The pictures below show the results for the Islington area, on the left from the dissertation, and on the right the equivalent map currently on OpenPlaques. (It would be straightforward to pull the data into a GPS, from the CSV files the site provided, for a proper side-by-side comparison. I’m just being lazy by screen-grabbing the map as-is.)

Plenty more to be added to Open Plaques. The best way, of course, is to visit them – the locations can’t be copied across from my derived list, unfortunately, as the Google-derived locations are not free of copyright.
Potentially the Open Plaques database, once complete for London, will simplify this process even more, by allowing a one-step import of plaques, inscriptions and most imporantly accurate locations, into the GIS, for easy map creation.

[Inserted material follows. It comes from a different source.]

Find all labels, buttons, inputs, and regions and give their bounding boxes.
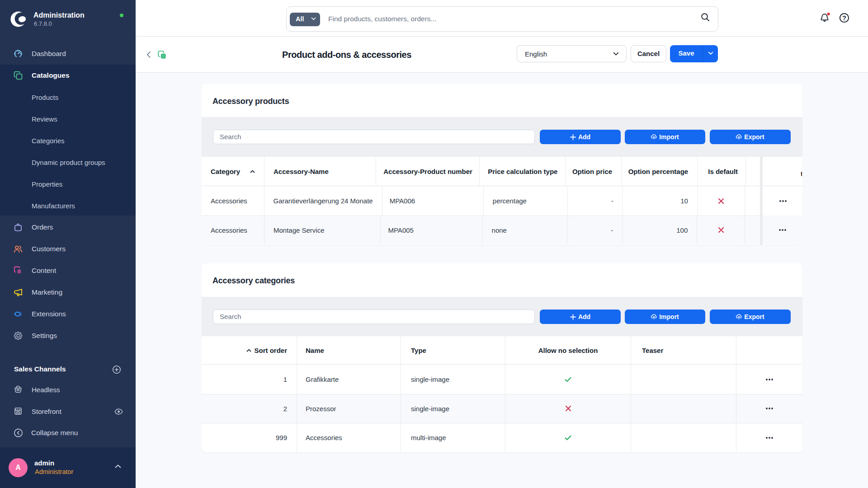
svg-text:?: ? <box>842 14 846 22</box>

Mapping Party and Mapzen Sneak Peek!
The next London mapping party is on Thursday evening, in Mayfair, the really posh bit of central London (you can tell its posh as it only has one bus route going through it.) See here for details and to signup.
What’s special about this one is that Cloudmade’s in-development mapping editor, Mapzen, might be being demoed. The screenshots look very interesting, this could be pretty cool.